A video of the incident that was posted on social media came to light when the younger Zouma sent the clip to a woman he was supposed to be going on a date with, who was shocked by the footage and cancelled the meet-up.
In newly released images published on Monday, May 23, after the hearing, the two tabby Bengal felines, understood to be named Bonbon and Cherie, can be seen playing with RSPCA staff at a secret location.
Kurt pleaded guilty earlier today to two offences under the Animal Welfare Act of causing unnecessary suffering to two cats.
Yoan - who filmed the attack and posted it on social media - pleaded guilty to one offence of aiding, abetting, counselling or procuring Kurt Zouma to commit an offence.
The court heard Yoan uploaded the video of his brother onto Snapchat with laughing emojis and appeared to be a staged premeditated attack.
The RSPCA launched an investigation after the video was reported on February 6 as it showed Kurt chasing a cat around a house, kicking and slapping him.
Three days later, Kurt Zouma’s two Bengal cats were seized by police and taken to be examined by a vet.
It is not clear which cat was seen on the video being attacked and both were taken into the care of the RSPCA, where they are due to be rehomed.

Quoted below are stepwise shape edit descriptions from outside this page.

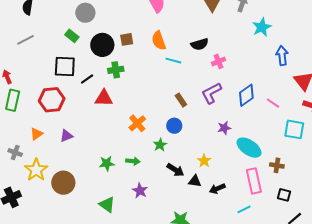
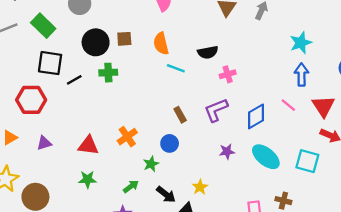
cyan star: (262, 27) -> (301, 43), moved
green rectangle: (72, 36) -> (43, 26), moved, size x1.5
red triangle: (104, 98) -> (88, 146), moved
pink line: (273, 103) -> (288, 105), moved
cyan ellipse: (249, 148) -> (266, 157), moved
green arrow: (133, 161) -> (131, 186), moved, turned -48

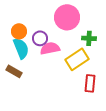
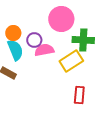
green cross: (89, 38) -> (83, 40), size x1.5
red rectangle: (90, 83) -> (79, 95), moved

An independent vet, who assessed the cats after they were seized by animal welfare experts and also watched the video, said there were no remaining signs of injuries to the felines when he examined them.
But the expert added that being hit and kicked would have caused suffering, while being chased would have caused fear or distress.
In his statement, he said: “In my opinion, the force of the kicking into the abdomen of a cat and the slapping of the cat to the head, both of which were with force, as seen in the video recording would have without any doubt in my mind have cause soft tissue trauma, pain and discomfort to the cat [or cats] on the day but any evidence of that soft tissue trauma would be very unlikely to have been found three days later.
“I have no doubt that Kurt Zouma knew or would be expected to know that kicking a cat into its abdomen would cause or was likely to cause pain, discomfort and distress or worse injuries.
“It is my opinion that there can be no justified reason to treat a cat or cats in this manner.”
Hazel Stevens, prosecuting on behalf of the RSPCA, told the court the cruelty seen in the video was ‘’shocking’’ and ‘’disgusting’’.
Both cats were signed over by Kurt Zouma at court so will soon begin their search for a new home.
In mitigation, the court heard both brothers had received abuse and threats online.
The court also heard that Kurt Zouma had been fined £250,000 by his club, which comes to two weeks’ wages.
Speaking after the hearing, RSPCA chief inspectorate officer Dermot Murphy, slammed the defendants’ attitude to the video.
He said: “It’s never acceptable to treat an animal in this way and we were shocked when the video was first brought to our attention.
“What makes this case even more sad is the way the video was filmed and shared, making light of such cruelty.
“We hope this case will serve as a reminder that all animals deserve to be treated with kindness, compassion and respect, and that we will not tolerate cruelty.”
Sentencing of the pair has been adjourned for reports from probation and they will have to go back to the same court next month.